Her role in this twisted crime inspired us to nominate Einspahr as a Schmuck of the Week last year; our previous coverage has been incorporated into this post. Her conviction only underscores the douchebaggery detailed in Einspahr's arrest affidavit (on view below), beginning with her explanation for why she committed the crime: to pay off a restitution deal in a previous theft.

Just after 4 p.m. on May 13, 2016, according to the affidavit, Weld County Sheriff's Office deputies were dispatched to Colorado East Bank and Trust, located at 399 West 4th Avenue in Severance.

Upon their arrival, a bank employee told them that the facility had just been robbed by someone using the drive-through.

A woman in a white Nissan SUV had delivered a note by way of the drive-through's tube system. It read: "Do not sound alarm. The man in the very back wants $100's and $50's no dye packs or trackers he has a gun on my kids."

The teller responded by putting $500 in twenties into the tube and sending it the woman's way — and even though his approach didn't fit her demands, the WCSO report says she took the cash and split without further incident.
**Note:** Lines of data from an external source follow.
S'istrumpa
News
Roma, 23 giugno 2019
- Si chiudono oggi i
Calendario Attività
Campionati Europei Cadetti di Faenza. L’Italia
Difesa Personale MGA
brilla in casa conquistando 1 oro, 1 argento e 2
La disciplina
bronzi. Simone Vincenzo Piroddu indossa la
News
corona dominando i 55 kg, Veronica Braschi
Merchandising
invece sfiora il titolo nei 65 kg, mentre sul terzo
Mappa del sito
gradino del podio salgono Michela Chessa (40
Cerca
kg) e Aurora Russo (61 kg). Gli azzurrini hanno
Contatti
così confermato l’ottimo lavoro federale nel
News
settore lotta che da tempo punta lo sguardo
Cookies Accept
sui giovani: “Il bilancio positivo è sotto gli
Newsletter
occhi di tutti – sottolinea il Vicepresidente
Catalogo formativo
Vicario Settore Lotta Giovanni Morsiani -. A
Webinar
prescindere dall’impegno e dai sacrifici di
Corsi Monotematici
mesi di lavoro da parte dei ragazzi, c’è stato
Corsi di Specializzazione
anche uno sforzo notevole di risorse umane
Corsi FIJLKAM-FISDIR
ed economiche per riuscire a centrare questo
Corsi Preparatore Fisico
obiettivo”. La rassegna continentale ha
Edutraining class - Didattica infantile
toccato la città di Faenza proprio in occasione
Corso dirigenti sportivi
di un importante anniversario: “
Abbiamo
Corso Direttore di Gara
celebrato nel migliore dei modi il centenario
A foolproof scheme, right? Maybe if the crime had taken place a few decades ago. But these days, banks tend to have security cameras pointed just about everywhere. And although the one in the vicinity of the drive-through lanes didn't capture images of license plates on the Nissan — they'd been removed — it recorded images of the driver, a Caucasian female wearing a dark hoodie and sunglasses.

One more thing: There appeared to be no man in the back seat.

Shortly thereafter, a deputy spotted a white Nissan Pathfinder matching the SUV's description parked in front of a house at 86 Summit View Road in Severance — the address to which it was registered. As a bonus, a sweatshirt and sunglasses were inside.

Einspahr subsequently emerged from the home and was, in law enforcement parlance, "contacted." So, too, was a woman who told investigators that Einspahr had been babysitting her kids that day — and one of the tots said the siblings were in the back seat when their minder went through a bank drive-through.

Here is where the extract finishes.